Still, that would pale in comparison to the number of vehicles potentially owned among the 9.4 million drivers and couriers globally on the Uber platform.
An Uber spokesperson did not respond to a request for comment.
Robotaxi markets are seeing more riders
Publicly available robotaxis are limited to a handful of cities, but in areas where active AVs are present, both CEOs reported that overall demand is growing faster than in areas withoutself-driving taxis.
“In markets where AVs operate, rideshare is growing faster than — and I’m talking about comparable apples-to-apples markets — than markets where AVs are not operating,” Risher said.
There are a lot of reasons that demand could be growing where robotaxis are active.
Robotaxis are still a novel technology for most people. In San Francisco, Waymos have become a tourist attraction.
There’s also potential for complementary effects, such as human drivers taking care of longer trips. In addition, they could be making other vehicles more available since robotaxis operate 24/7.
“Early results indicate that AV rides expand total market demand and, ultimately, help reduce reliance on personal vehicle rides across a massively under-penetrated transportation market,” CJ Macklin, a Lyft spokesperson, told Business Insider.
Khosrowshahi highlighted the need to build a fleetof robotaxis, which he said will be funded in part through the margins seen from Uber’s existing premium services.

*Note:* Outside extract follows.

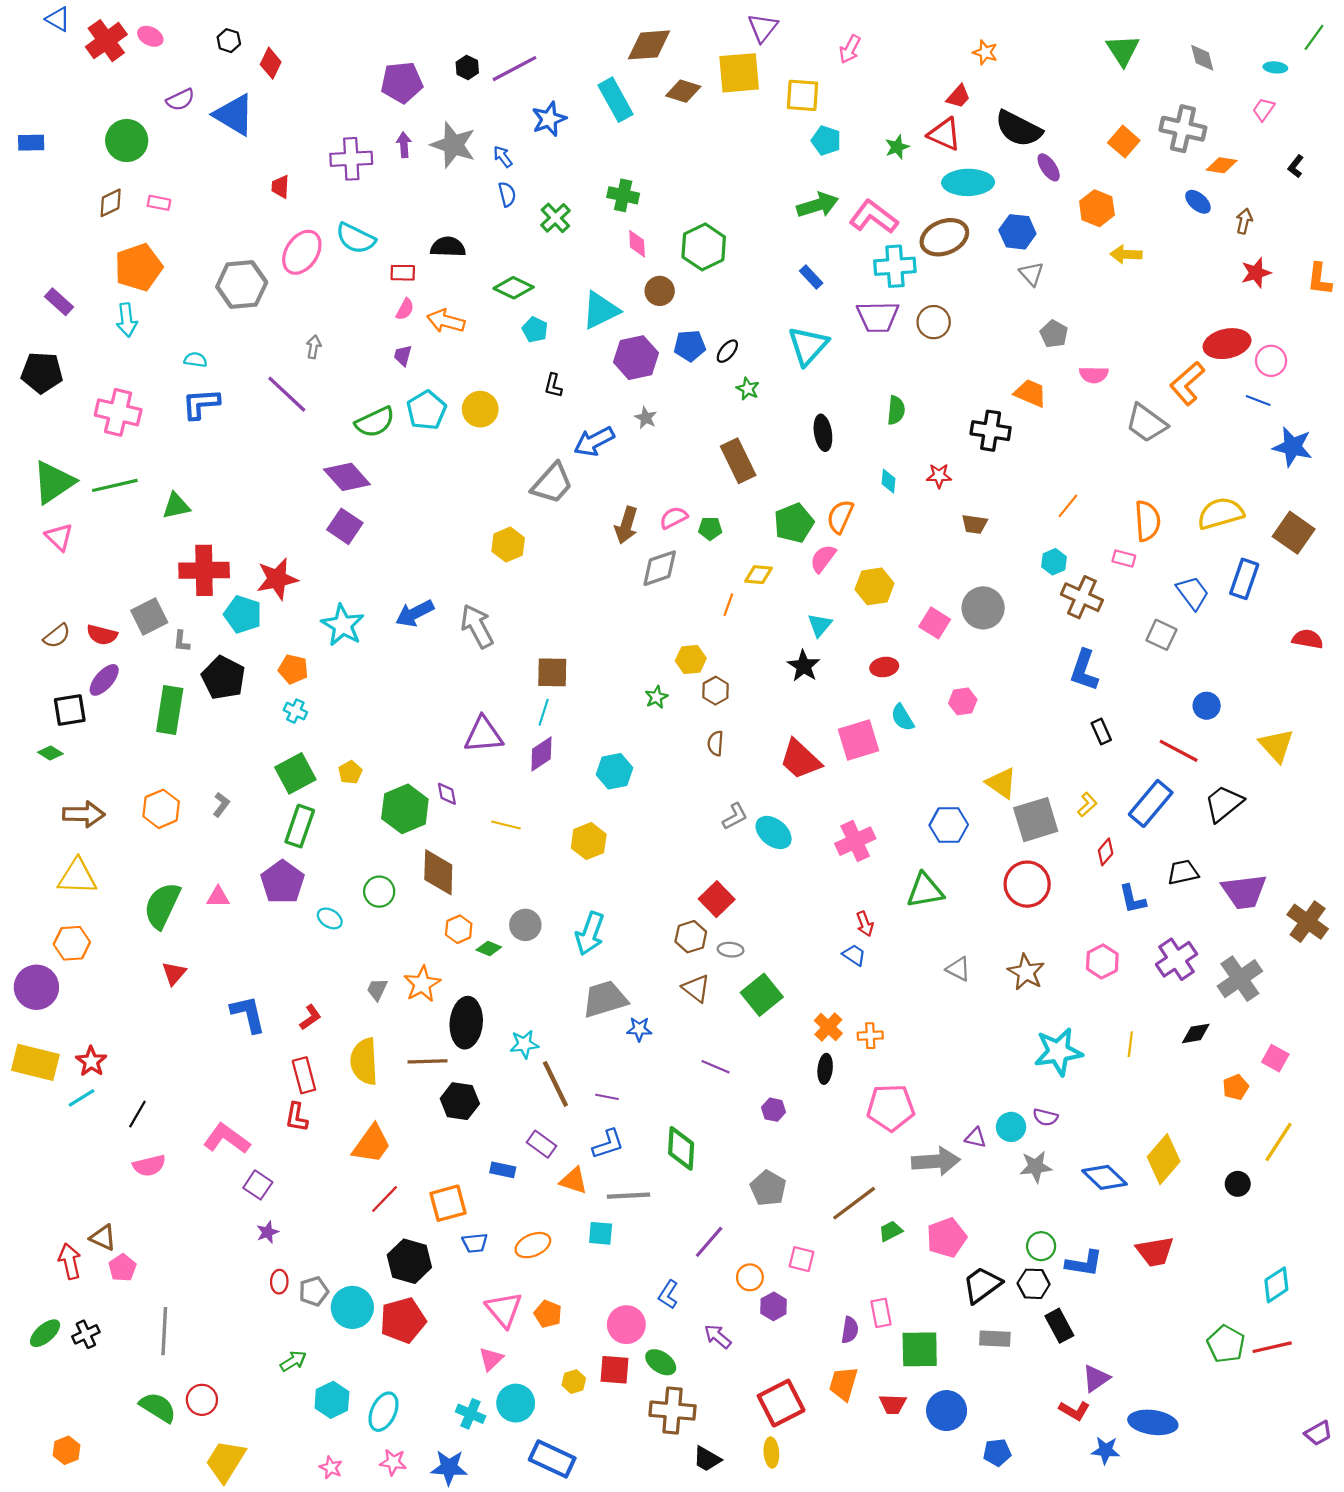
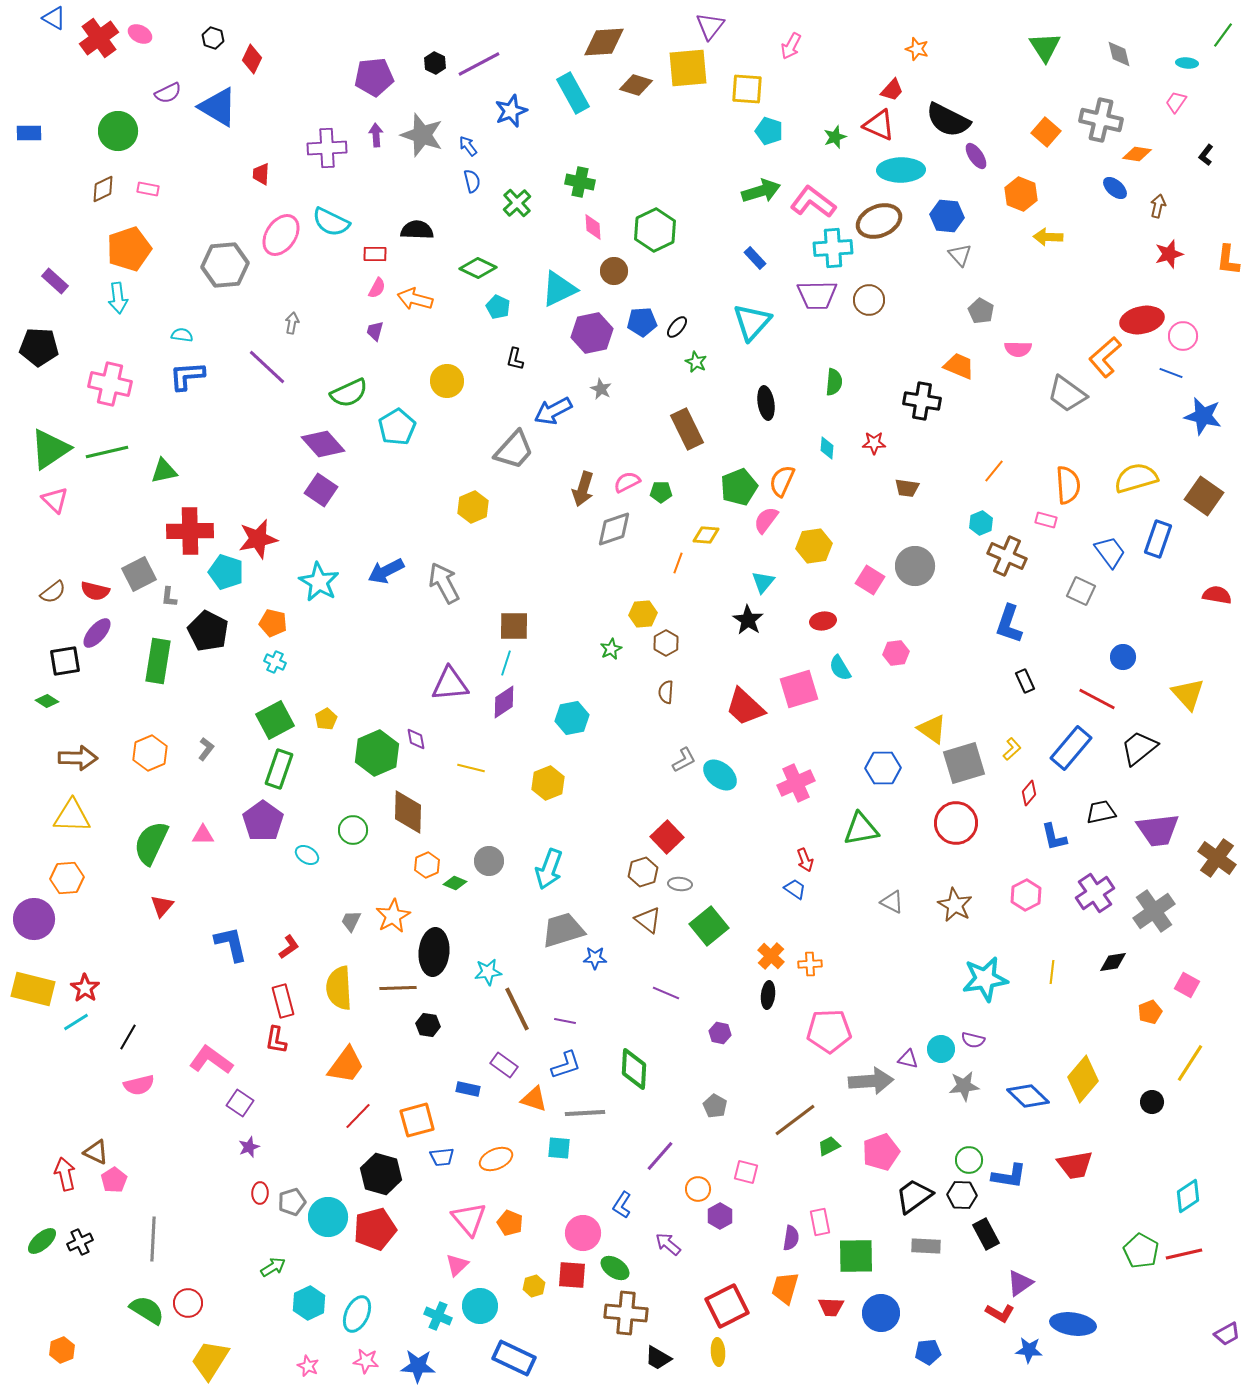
cyan pentagon: (426, 410) -> (397, 427), moved
black hexagon: (460, 1101) -> (428, 1025), size x0.7
gray pentagon: (768, 1188) -> (715, 1106), size x0.7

In addition, Uber’s partnership with Nvidia, in which Uber will provide driving data to train the chipmaker’s autonomous AI models, envisions a future where any OEM car will be robotaxi-ready. Khosrowshahi said this will be beneficial to Uber if owners decide to contribute their cars to the platform.
Risher pointed to the operational investments required to keep robotaxis available for customers. For Lyft’s partnership with Waymo in Nashville, customers will be able to hail a robotaxi on both Waymo’s proprietary app and the Lyft app.
However, Lyft will oversee the maintenance of all Waymo robotaxis through its subsidiary, Flexdrive. The company invested in a depot that could cost between $10 and $15 million for that operation, Lyft’s Chief Financial Officer, Erin Brewer, said during the latest earnings call.
Risher said that the partnership structure will allow robotaxis to be “accretive” from the start.
“With Waymo’s utilization of services provided by Flexdrive and the anticipated increase in overall ride volume on both networks, we expect the unit economics will be accretive,” Macklin, the Lyft spokesperson, said.
Overall profitability, however, may take some time.
“AV is not profitable,” Khosrowshahi said. “And any new product that we introduce into the marketplace starts off in a position where we’re losing money and we’re unprofitable.”